- **DATASET ENTRIES**:
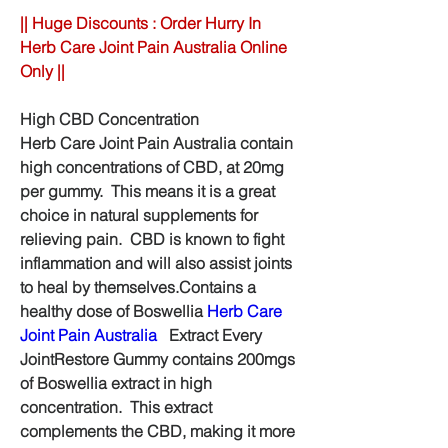
|| Huge Discounts : Order Hurry In 
Herb Care Joint Pain Australia Online 
Only ||
High CBD Concentration
Herb Care Joint Pain Australia contain 
high concentrations of CBD, at 20mg 
per gummy.  This means it is a great 
choice in natural supplements for 
relieving pain.  CBD is known to fight 
inflammation and will also assist joints 
to heal by themselves.Contains a 
healthy dose of Boswellia 
Herb Care 
Joint Pain Australia
   Extract Every 
JointRestore Gummy contains 200mgs 
of Boswellia extract in high 
concentration.  This extract 
complements the CBD, making it more 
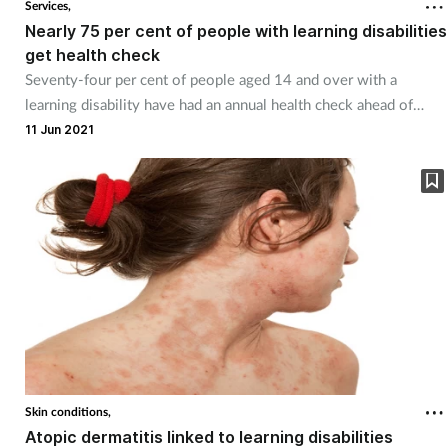
Services,
Nearly 75 per cent of people with learning disabilities
get health check
Seventy-four per cent of people aged 14 and over with a
learning disability have had an annual health check ahead of
schedule.
11 Jun 2021
Skin conditions,
Atopic dermatitis linked to learning disabilities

- **YOUR OBJECTIVE**: Go through the entries above and report every line in which the word "Herb" appears.

- **YOUR SOLUTION**:
Herb Care Joint Pain Australia Online 
Herb Care Joint Pain Australia contain 
Herb Care 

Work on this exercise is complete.